Avrupalı ve ABD'li şirketler kuru fırsat bilip şirket satın almaya başladı
ABD ve Avrupa merkezli şirketler, kurun geldiği seviyede oluşan alım fırsatını değerlendirip Türkiye'den alıma geçti. KPMG'de birleşmelere bakanların 'tam kapasite ile' çalıştığını anlatan Başkan Murat Alsan 2018'in satın almalar açısından hareketli geçeceğini öngörüyor.
Özlem ERMİŞ BEYHAN
Bundan bir süre önce Türkiye'ye gelip şirketleri incelemiş yabancı yatırımcı, kurun geldiği seviyeyi fırsat bilerek alıma geçti. KPMG Türkiye Başkanı Murat Alsan bu trendi çok yoğun biçimde gözlemlediklerini söyleyerek, "Öyle gelip bakmıyorlar da, işlemi bitiriyorlar. Şu anda due diligence yapan arkadaşlarımızın tamamı dolu. Sadece geçtiğimiz hafta 4 işlem gerçekleştirdik" diyor. Türkiye'nin ev ödevlerini yapması halinde 2018'in çok olumlu geçmesini bekleyen Alsan, öngörülerini paylaştı.

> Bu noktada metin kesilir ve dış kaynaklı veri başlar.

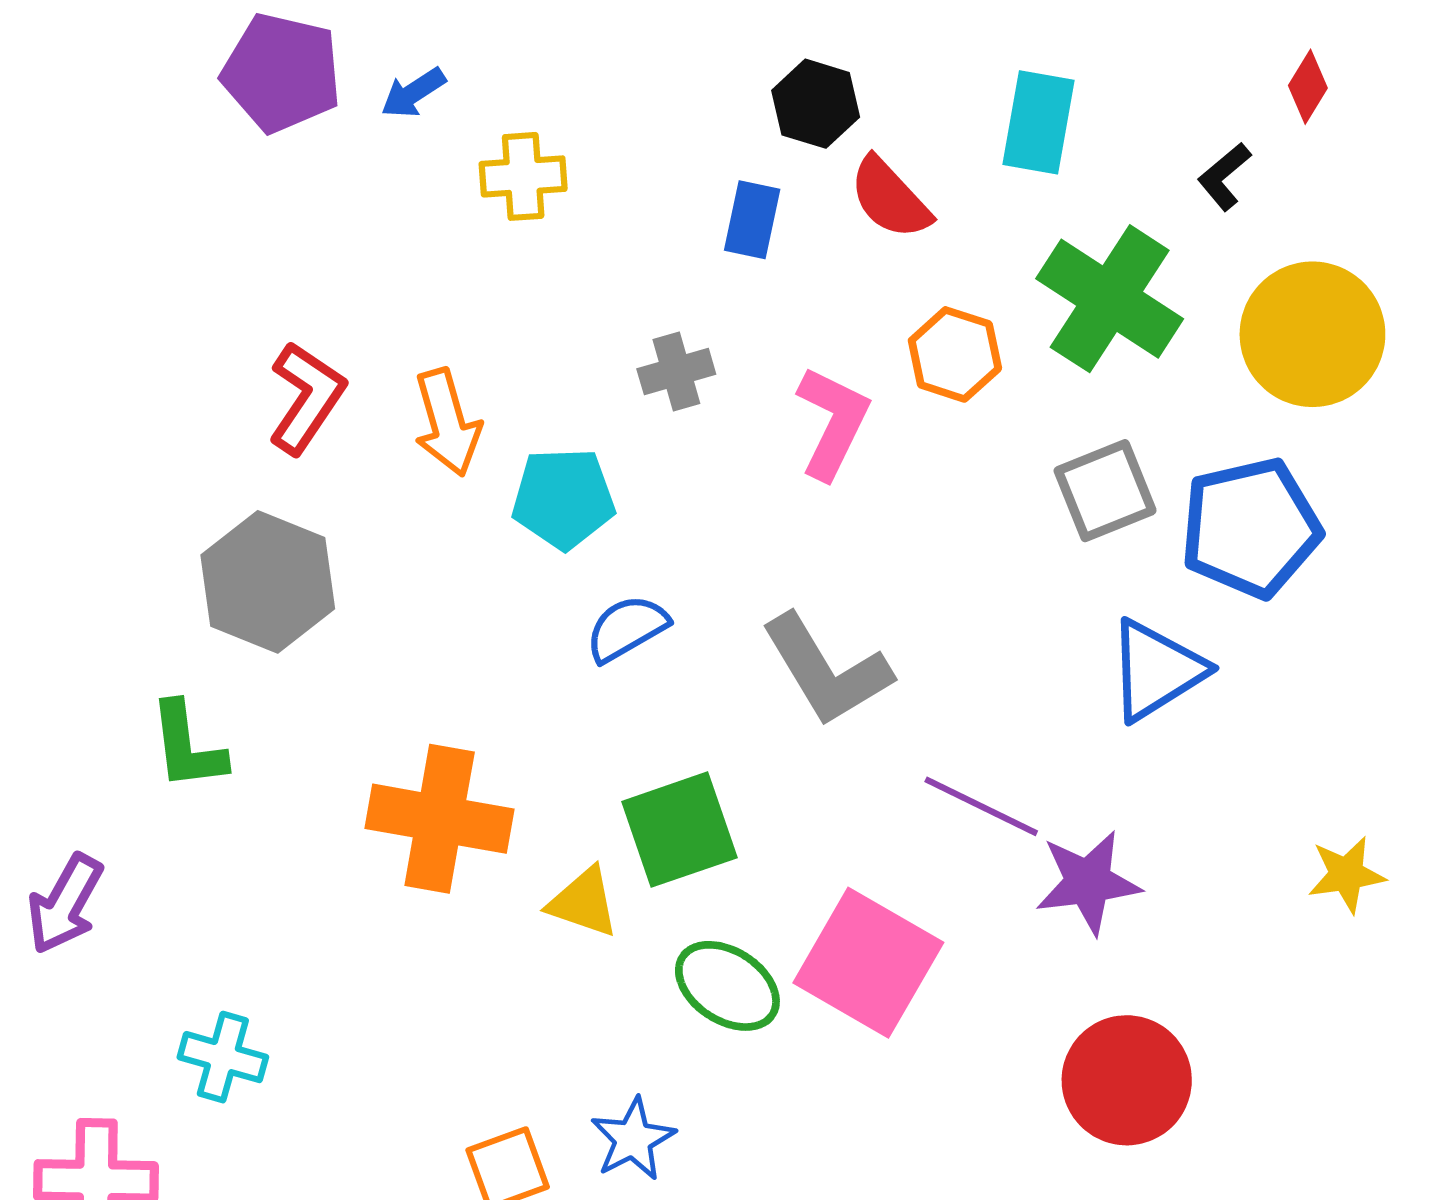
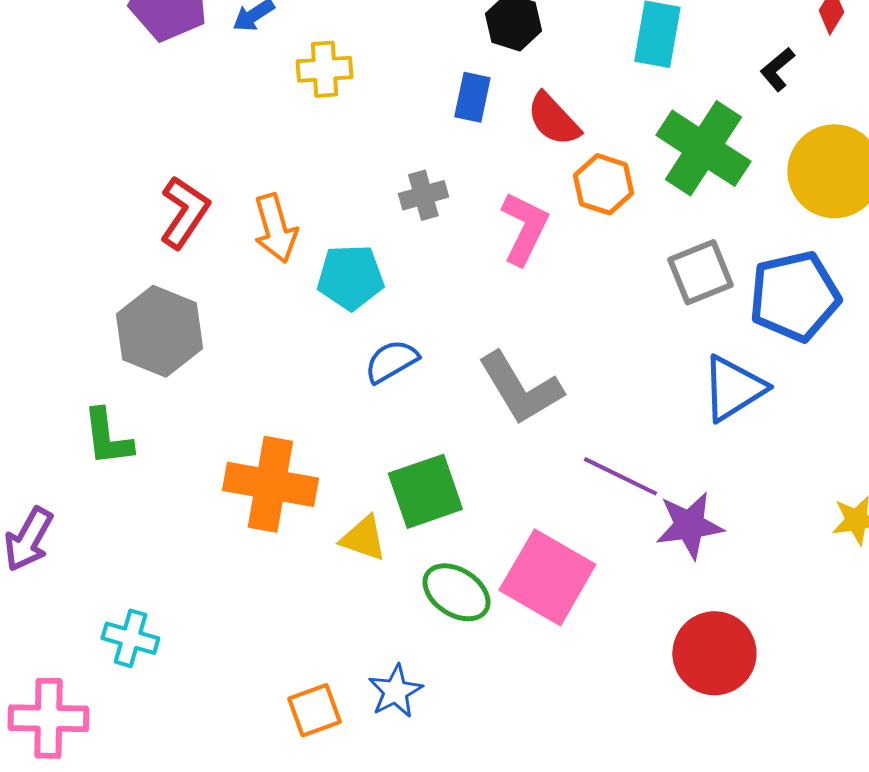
red semicircle: (890, 198) -> (553, 119), moved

2018 genel olarak iyimserlikle başlanan bir yıl olarak görünüyor. Siz yeni yıla nasıl bakıyorsunuz?
Ben de sizi teyit edeceğim. Bu olumlu beklentileri 2017 yarattı. Öncelikle dünya hakikaten iyi büyüdü. Öncelikle gelişmekte olan ülkeler olmak üzere gelişmiş ülkeler, Amerika'sı, Avrupa'sı gayet iyi büyüdüler. Beklentileri yükselttiler. Türkiye de bir önceki yıla göre iyi bir büyüme yakaladı. Yüzde 6 civarı arı bir büyüme çok müthiş bir rakam. Çin civarı büyüyor Türkiye. Bu gelişmeler her sektörde iş yapanlara ara pozitif bir gelecek vadediyor. İhracatçılarımız için pazar olan ülkelerdeki büyüme önemli. İçerideki yatırımlarda gelişmeler pozitif.
"Bir süre önce gelip şirket beğenenler şimdi işi bitiriyor"
Murat Alsan, yabancı şirketlerin Türkiye'ye ilgisinin 2018 yılında süreceğini belirtiyor. Peki hangi firmalar hangi motivasyonla ne tip firmalarla ilgileniyor? Alsan detayları şöyle ortaya koyuyor:
- Geçtiğimiz yıllarda Türkiye'yi analiz etmiş şirketler şu anda gelip alım gerçekleştiriyor. Burada kurun geldiği seviye çok belirleyici. Yani siz gelmişsiniz, bir şirketi beğenmişsiniz ama bir nedenden ötürü alımı gerçekleştirmemişsiniz, şu anda o aktifler daha iyi fiyatlarla alınabiliyor.
- Daha önce bir inceleme yapıldığı için çok da fazla düşünmüyorlar. Satış çok hızlı tamamlanabiliyor. Her sektörden her büyüklükte Türk şirketlerine talip yabancılar. İşlemler de gerçekleşiyor.
Yılın başı ile sonu arasında önemli bir dönüş yaşandı
Yatırımlar derken yabancı yatırımları kastediyorsunuz değil mi? Nasıl bir seyir gözlemliyorsunuz orada?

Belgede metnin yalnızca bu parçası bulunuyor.